Bu plan tartışılmaya başlandı başlayalı tek bir kişi bile uygulanabilirliğini sorgulamamıştı. Tüm gazeteler, bültenler, broşürler, bilim, edebiyat ve din dünyasınca yayımlanan tüm yazılar, hepsi bu durumun getirileri üzerine yoğunlaşmıştı. Boston Doğa Tarihi Derneği, Albany Bilim ve Sanat Derneği, New York Coğrafya ve İstatistik Derneği, Philadelphia Felsefe Derneği ve Washington “Smithson Kuruluşu”, Gun Club’a sayısız tebrik mektubu gönderdiler, yardım ve para önerdiler.

Denebilir ki hiçbir tasarının bu kadar çok yandaşı olmamıştı. Kararsızlık, şüphe veya tereddüt ile karşılanmamıştı. Avrupa’dan -hele Fransa’dan- biri çıkıp da Ay’a mermi gönderme düşüncesini alaya alan karikatürler çizse veya şarkılar söylese bunun çok zararını görürdü. Dünyanın hiçbir silahı, böyle bir şeye teşebbüs edecek adamı genel öfkenin hışmından kurtaramazdı. Bazı şeyler vardır ki Yeni Dünya’da onlara gülünmez. O günden sonra Impey Barbicane, Birleşik Devletler’in en önemli vatandaşlarından biri, bir nevi bilimin “Washington”ı oldu. Birçok insanın tek bir kişiye bu denli bağlanmasının hangi noktalara ulaştığını şu olay iyice gösterecektir:

Gun Club’daki o hafızalara kazınan konuşmadan birkaç gün sonra, bir İngiliz kumpanyasının müdürü, Baltimore Tiyatrosunda Shakespeare’in “Kuru Gürültü” adlı eserini sergileyeceklerini duyurdu. Fakat bu isimde Barbicane’in projesine bir dokundurma olduğunu düşünen ahali, tiyatroyu bastı, koltukları parçaladı ve zavallı müdürü oyunu değiştirmeye zorladı. Akıllı bir adam olan müdür, ahalinin isteğine boyun eğdi ve oyunu yine aynı yazarın eseri olan “Beğendiğiniz Gibi” ile değiştirdi. Haftalar boyu da gayet iyi para kazandı…

IV. BÖLÜM
CAMBRIDGE GÖZLEMEVİ’NİN CEVABI

Barbicane ise maruz kaldığı bu coşkuyla uğraşarak bir dakikasını bile harcamadı. İlk işi meslektaşlarıyla Gun Club’ın yönetim kurulu odasında buluşmak oldu. Biraz tartışıldıktan sonra, bu girişimin astronomiyle ilgili kısımlarında uzmanlara danışmaya karar verdiler. Onlardan cevap gelince işin mekanik kısmını tartışacaklardı ve bu büyük girişimin başarıya ulaşması için eksik hiçbir şey bırakılmayacaktı.

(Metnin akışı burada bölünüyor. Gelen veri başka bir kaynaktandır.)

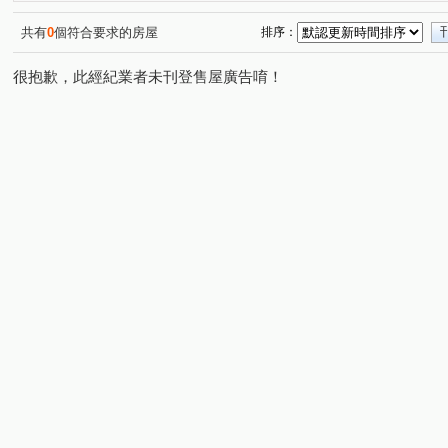
松竹五路二段
雅潭路四段
軍福七路
舊社巷
(1)
(1)
(1)
(1)
水湳段
樹孝路
長生巷
敦富路
興華一路
(1)
(1)
(1)
(2)
(
共有
0
個符合要求的房屋
排序：
詔安街
旱溪西路三段
軍福十六路
安順東十街
(1)
(1)
(1)
(
很抱歉，此經紀業者未刊登售屋廣告唷！
敦富三街
敦富十街
(1)
(1)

Gayet açıkça yöneltilmiş soruların olduğu bir mektup kaleme alındı ve Massachusetts’te bulunan Cambridge Gözlemevi’ne gönderildi. Birleşik Devletler’in ilk üniversitesinin bulunduğu bu şehir, astronomi kürsüsüyle ün salmıştır. Orada en seçkin bilim adamlarını bulabilirsiniz. Bond’un Andromeda Nebula’sını, Clarke’ın da Sirius Yıldızı’nı keşfetmesini sağlayan güçlü teleskop da buradadır. Yani bu ünlü kurum, Gun Club’ın tüm güvenini hak ediyordu.

İki gün sonra, gözlemevinden heyecanla beklenen cevap mektubu Başkan Barbicane’in ellerindeydi.

Şunlar yazıyordu:


Cambridge Gözlemevi


Cambridge Gözlemevi Müdürü’nden Baltimore’daki Gun Club Başkanı’na

CAMBRIDGE, 7 Ekim

6 Ekim tarihinde Baltimore’daki Gun Club üyeleri adına gönderdiğiniz mektubu alır almaz çalışanlarımız hemen toplandı ve size bu şekilde bir cevap yazılması kararlaştırıldı:

Bize yöneltilen sorular şöyleydi:

1. Ay’a bir mermi göndermek mümkün müdür?

2. Ay’la Dünya arasındaki mesafe tam olarak ne kadardır?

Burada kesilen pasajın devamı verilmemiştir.